======== Material supplied ========

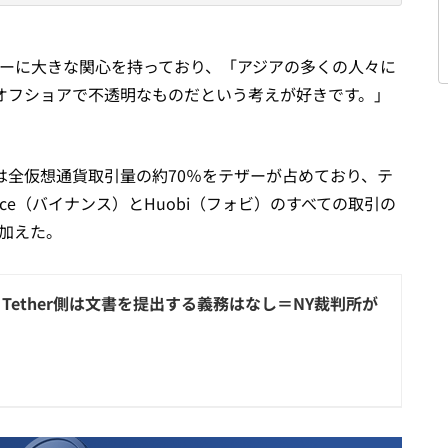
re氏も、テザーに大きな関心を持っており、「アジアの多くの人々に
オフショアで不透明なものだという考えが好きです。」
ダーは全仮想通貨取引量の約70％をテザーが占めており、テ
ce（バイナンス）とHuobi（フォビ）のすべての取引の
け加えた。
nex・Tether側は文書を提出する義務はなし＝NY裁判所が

========
======== Material supplied ========

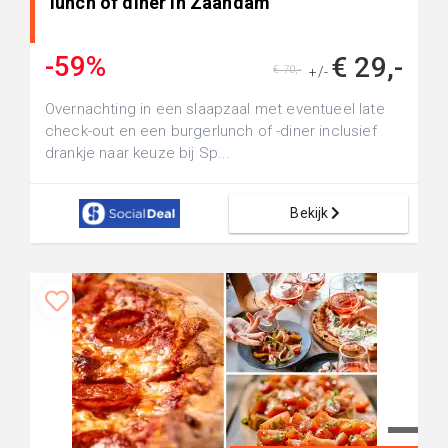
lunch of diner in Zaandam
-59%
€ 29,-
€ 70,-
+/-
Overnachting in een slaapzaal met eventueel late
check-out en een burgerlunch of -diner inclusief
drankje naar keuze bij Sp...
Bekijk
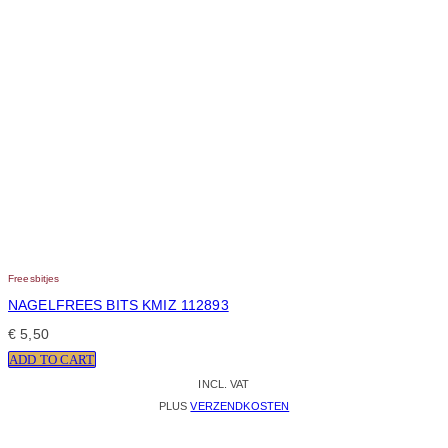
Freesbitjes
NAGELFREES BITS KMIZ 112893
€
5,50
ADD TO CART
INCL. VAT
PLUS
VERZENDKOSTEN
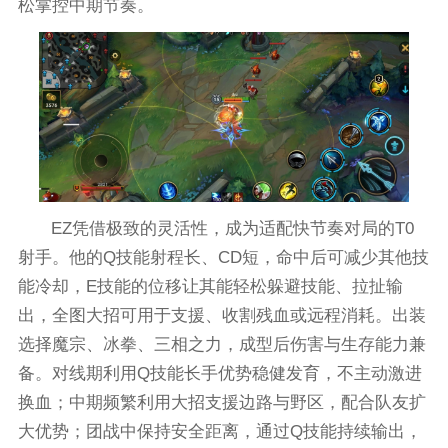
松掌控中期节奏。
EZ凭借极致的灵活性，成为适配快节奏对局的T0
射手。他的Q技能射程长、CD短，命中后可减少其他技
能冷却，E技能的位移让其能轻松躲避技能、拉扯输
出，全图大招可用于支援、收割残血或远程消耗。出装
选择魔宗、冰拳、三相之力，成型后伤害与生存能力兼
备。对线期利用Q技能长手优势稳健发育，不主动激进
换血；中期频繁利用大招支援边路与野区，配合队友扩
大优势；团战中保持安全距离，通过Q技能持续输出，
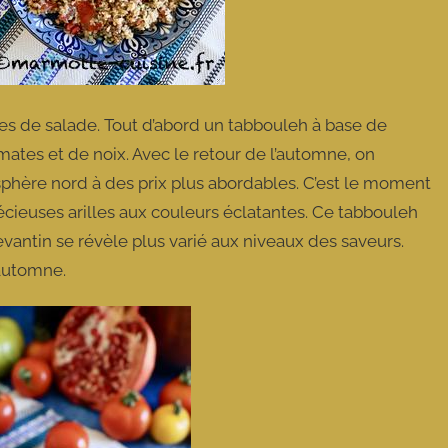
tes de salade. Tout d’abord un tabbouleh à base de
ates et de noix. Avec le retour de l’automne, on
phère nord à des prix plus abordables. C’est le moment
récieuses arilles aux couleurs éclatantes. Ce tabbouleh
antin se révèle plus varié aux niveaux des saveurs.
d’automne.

========

» What is being asked
Show, from the listing above, each line that contains the word "tabbouleh".

» Solution below
tes de salade. Tout d’abord un tabbouleh à base de
récieuses arilles aux couleurs éclatantes. Ce tabbouleh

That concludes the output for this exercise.